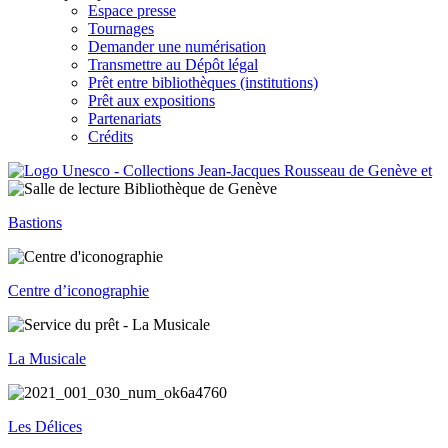
Espace presse
Tournages
Demander une numérisation
Transmettre au Dépôt légal
Prêt entre bibliothèques (institutions)
Prêt aux expositions
Partenariats
Crédits
Bastions
Centre d’iconographie
La Musicale
Les Délices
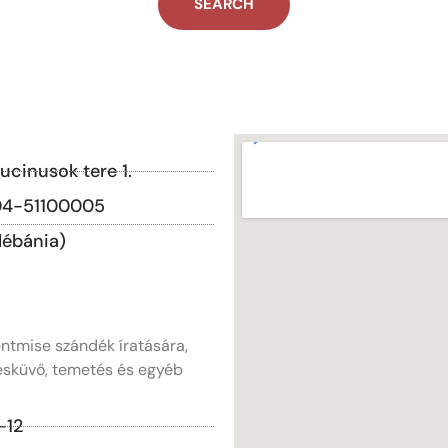
cinusok tere 1.
04-51100005
lébánia)
ntmise szándék íratására,
 esküvő, temetés és egyéb
-12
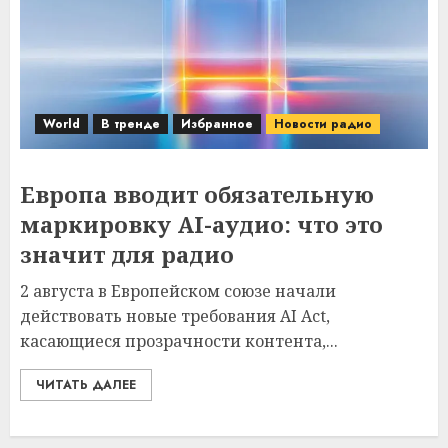
World
В тренде
Избранное
Новости радио
Европа вводит обязательную
маркировку AI-аудио: что это
значит для радио
2 августа в Европейском союзе начали
действовать новые требования AI Act,
касающиеся прозрачности контента,...
ЧИТАТЬ ДАЛЕЕ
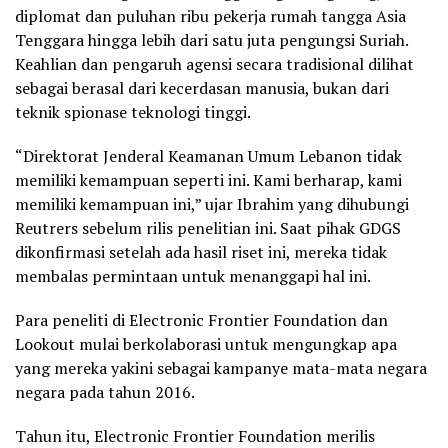
diplomat dan puluhan ribu pekerja rumah tangga Asia
Tenggara hingga lebih dari satu juta pengungsi Suriah.
Keahlian dan pengaruh agensi secara tradisional dilihat
sebagai berasal dari kecerdasan manusia, bukan dari
teknik spionase teknologi tinggi.
“Direktorat Jenderal Keamanan Umum Lebanon tidak
memiliki kemampuan seperti ini. Kami berharap, kami
memiliki kemampuan ini,” ujar Ibrahim yang dihubungi
Reutrers sebelum rilis penelitian ini. Saat pihak GDGS
dikonfirmasi setelah ada hasil riset ini, mereka tidak
membalas permintaan untuk menanggapi hal ini.
Para peneliti di Electronic Frontier Foundation dan
Lookout mulai berkolaborasi untuk mengungkap apa
yang mereka yakini sebagai kampanye mata-mata negara
negara pada tahun 2016.
Tahun itu, Electronic Frontier Foundation merilis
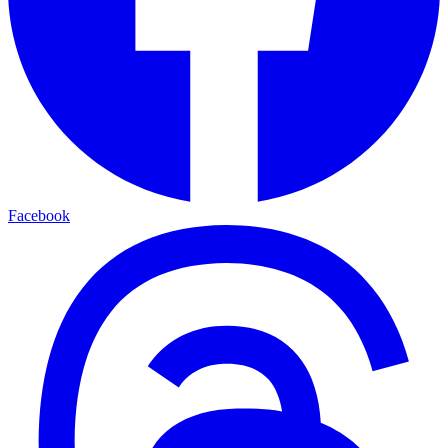
Facebook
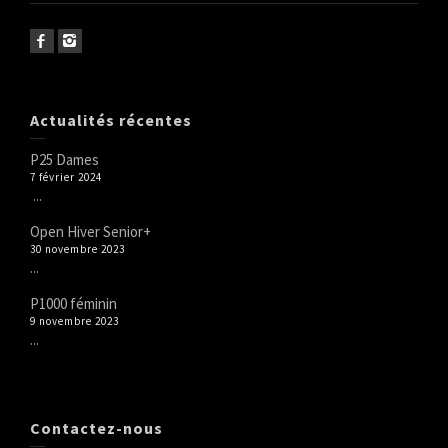
Actualités récentes
P25 Dames
7 février 2024
...
Open Hiver Senior+
30 novembre 2023
...
P1000 féminin
9 novembre 2023
...
Contactez-nous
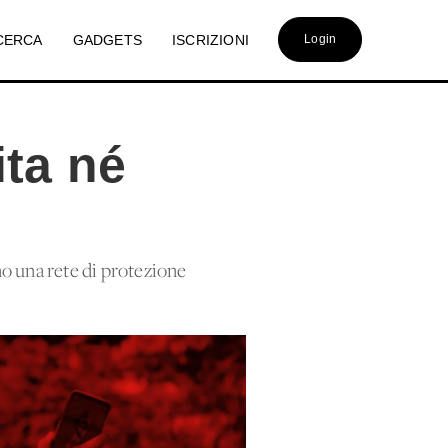
CERCA
GADGETS
ISCRIZIONI
Login
ita né
rno una rete di protezione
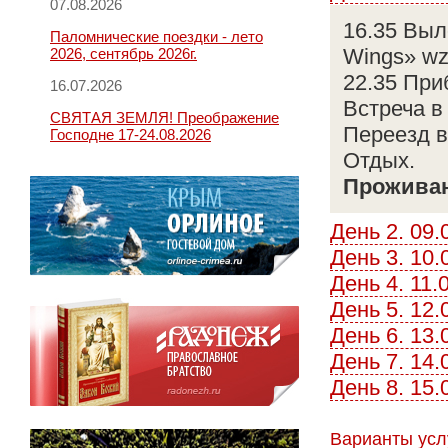
07.08.2026
16.35 Выл
Паломнические поездки - лето
Wings» wz
2026, сентябрь 2026г.
22.35 При
16.07.2026
Встреча в
СВЯТАЯ ЗЕМЛЯ! Преображение
Переезд в
Господне 17-24.08.2026
Отдых.
Прожива
День 2. 09.
День 3. 10.
День 4. 11
День 5. 12
День 6. 13.
День 7. 14.
День 8. 15.
Варианты усл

• Task requirements
Using the data above, return the lines from the one holding "Para peneliti di" through the one holding "День 3. 10." exactly, but not the pictures.

• Finished task
Para peneliti di Electronic Frontier Foundation dan
Lookout mulai berkolaborasi untuk mengungkap apa
yang mereka yakini sebagai kampanye mata-mata negara
negara pada tahun 2016.
Tahun itu, Electronic Frontier Foundation merilis
Facebook
Actualités récentes
P25 Dames
7 février 2024
...
Open Hiver Senior+
30 novembre 2023
...
P1000 féminin
9 novembre 2023
...
Contactez-nous
CERCA
GADGETS
ISCRIZIONI
Login
ita né
rno una rete di protezione
07.08.2026
16.35 Выл
Паломнические поездки - лето
Wings» wz
2026, сентябрь 2026г.
22.35 При
16.07.2026
Встреча в
СВЯТАЯ ЗЕМЛЯ! Преображение
Переезд в
Господне 17-24.08.2026
Отдых.
Прожива
День 2. 09.
День 3. 10.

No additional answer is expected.